Let’s review Treasury yields since the Fed’s November 3rd press release announcing the strategy popularly known as QE2:
To promote a stronger pace of economic recovery and to help ensure that inflation, over time, is at levels consistent with its mandate, the Committee decided today to expand its holdings of securities. The Committee will maintain its existing policy of reinvesting principal payments from its securities holdings. In addition, the Committee intends to purchase a further $600 billion of longer-term Treasury securities by the end of the second quarter of 2011, a pace of about $75 billion per month. [see complete text]
Because the press release was published at 2:15 EST, I’ve set the review start date for the following day. The first chart overlays two yield-curve snapshots: November 4th and the most recent market day, November 19th.
The curve has steepened over the past 10 trading sessions, with disproportionately greater yield increases in the middle of the curve.
The next chart shows how dramatic the increases have been for such a short period of time, especially during the first six sessions. As of November 15th, the 2-year had increased by 60.6%, the 3-year by 80%, and the 50-year by 45.2%. Over the past week the yield changes have been mixed, with the 5- and 7-year increasing slightly, the 2-, 3-, 10- and 30-year declining a bit. The 3-month oscillated higher but finished the week flat.
It’s too soon to draw any firm conclusions about the effectiveness of the new round of Fed Treasury purchases. Part of the problem is the potential conflict between promoting economic recovery and tweaking core inflation. Consider:
- If the strategy is to increase the spread, then the early results are positive, especially for the middle maturities.

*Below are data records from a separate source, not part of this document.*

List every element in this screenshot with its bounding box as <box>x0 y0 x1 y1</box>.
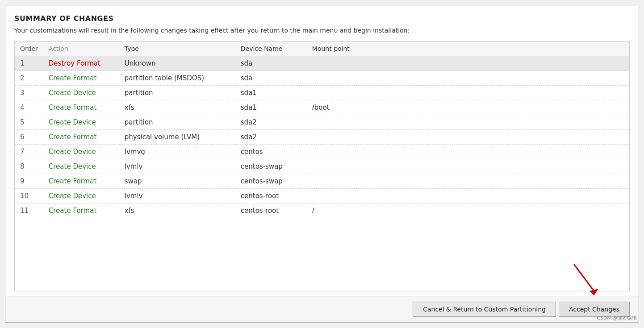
table-body: 1Destroy FormatUnknownsda2Create Formatp… <box>15 56 629 218</box>
cell-device: sda1 <box>235 100 307 115</box>
cell-device: sda1 <box>235 86 307 100</box>
summary-dialog: SUMMARY OF CHANGES Your customizations w… <box>5 6 639 323</box>
cell-order: 5 <box>15 115 43 130</box>
cell-type: physical volume (LVM) <box>119 130 235 145</box>
cell-action: Create Format <box>43 203 119 218</box>
cell-action: Destroy Format <box>43 56 119 71</box>
cell-action: Create Format <box>43 174 119 189</box>
cell-action: Create Device <box>43 145 119 159</box>
cell-device: sda2 <box>235 115 307 130</box>
cell-device: centos-swap <box>235 174 307 189</box>
table-row[interactable]: 4Create Formatxfssda1/boot <box>15 100 629 115</box>
cell-device: sda2 <box>235 130 307 145</box>
cell-type: swap <box>119 174 235 189</box>
cell-type: Unknown <box>119 56 235 71</box>
cell-mount <box>307 115 629 130</box>
cell-device: centos-swap <box>235 159 307 174</box>
cell-type: lvmlv <box>119 159 235 174</box>
changes-table: Order Action Type Device Name Mount poin… <box>15 42 629 218</box>
cell-action: Create Format <box>43 71 119 86</box>
dialog-title: SUMMARY OF CHANGES <box>14 14 630 23</box>
cell-mount <box>307 174 629 189</box>
cell-type: xfs <box>119 203 235 218</box>
changes-table-container: Order Action Type Device Name Mount poin… <box>14 41 630 291</box>
cell-mount <box>307 130 629 145</box>
table-row[interactable]: 8Create Devicelvmlvcentos-swap <box>15 159 629 174</box>
cell-order: 10 <box>15 189 43 203</box>
table-row[interactable]: 9Create Formatswapcentos-swap <box>15 174 629 189</box>
col-order: Order <box>15 42 43 56</box>
cell-action: Create Format <box>43 100 119 115</box>
cell-order: 6 <box>15 130 43 145</box>
cell-order: 8 <box>15 159 43 174</box>
cell-order: 1 <box>15 56 43 71</box>
cell-type: lvmvg <box>119 145 235 159</box>
cell-type: xfs <box>119 100 235 115</box>
col-action: Action <box>43 42 119 56</box>
cell-action: Create Device <box>43 159 119 174</box>
cell-order: 9 <box>15 174 43 189</box>
table-row[interactable]: 3Create Devicepartitionsda1 <box>15 86 629 100</box>
cancel-button[interactable]: Cancel & Return to Custom Partitioning <box>413 302 556 317</box>
cell-mount <box>307 86 629 100</box>
cell-mount <box>307 71 629 86</box>
table-row[interactable]: 2Create Formatpartition table (MSDOS)sda <box>15 71 629 86</box>
cell-type: lvmlv <box>119 189 235 203</box>
cell-type: partition table (MSDOS) <box>119 71 235 86</box>
table-header: Order Action Type Device Name Mount poin… <box>15 42 629 56</box>
cell-action: Create Device <box>43 115 119 130</box>
cell-type: partition <box>119 86 235 100</box>
cell-order: 2 <box>15 71 43 86</box>
table-row[interactable]: 5Create Devicepartitionsda2 <box>15 115 629 130</box>
cell-action: Create Format <box>43 130 119 145</box>
cell-order: 7 <box>15 145 43 159</box>
cell-action: Create Device <box>43 189 119 203</box>
col-type: Type <box>119 42 235 56</box>
cell-device: centos-root <box>235 203 307 218</box>
cell-device: sda <box>235 56 307 71</box>
table-row[interactable]: 11Create Formatxfscentos-root/ <box>15 203 629 218</box>
cell-order: 3 <box>15 86 43 100</box>
cell-device: centos <box>235 145 307 159</box>
table-row[interactable]: 7Create Devicelvmvgcentos <box>15 145 629 159</box>
table-row[interactable]: 6Create Formatphysical volume (LVM)sda2 <box>15 130 629 145</box>
table-row[interactable]: 10Create Devicelvmlvcentos-root <box>15 189 629 203</box>
table-row[interactable]: 1Destroy FormatUnknownsda <box>15 56 629 71</box>
cell-device: sda <box>235 71 307 86</box>
cell-mount <box>307 56 629 71</box>
cell-mount: / <box>307 203 629 218</box>
watermark: CSDN @读者编辑 <box>597 315 637 321</box>
cell-type: partition <box>119 115 235 130</box>
cell-order: 4 <box>15 100 43 115</box>
cell-mount <box>307 145 629 159</box>
dialog-content: SUMMARY OF CHANGES Your customizations w… <box>5 6 639 296</box>
cell-mount <box>307 159 629 174</box>
dialog-footer: Cancel & Return to Custom Partitioning A… <box>5 296 639 322</box>
cell-mount <box>307 189 629 203</box>
cell-action: Create Device <box>43 86 119 100</box>
cell-order: 11 <box>15 203 43 218</box>
cell-mount: /boot <box>307 100 629 115</box>
col-device: Device Name <box>235 42 307 56</box>
dialog-subtitle: Your customizations will result in the f… <box>14 26 630 35</box>
cell-device: centos-root <box>235 189 307 203</box>
col-mount: Mount point <box>307 42 629 56</box>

- If the strategy is to reduce rates across the board to stimulate the economy, the early results are disturbing. In fact, the dramatic increase in the 3-year yield over the timeframe in our snapshot is unprecedented in the 3-year Treasury data back to 1962.
QE2 is a gambit. At face value, we must assume that speeding the recovery and increasing core inflation to a hypothetical target rate are the true motives. The Fed says as much, and the concern of the sole dissenter, Thomas Hoenig about long-term inflation risks, reinforces this view. On the other hand, blog commentators have speculated on a range of ulterior prime motives — ranging from bank bailouts to funding Uncle Sam with interest-free loans, etc.
We are in the early days of an innovative Fed program initially planned to extend through Q2 of 2011, but with regular reviews and adjustments. Much could change, not least of which is the behaviour of foreign purchasers of Treasuries. Significant cuts in future purchases could be a game-changer.
Treasury yields will merit close attention for the foreseeable future.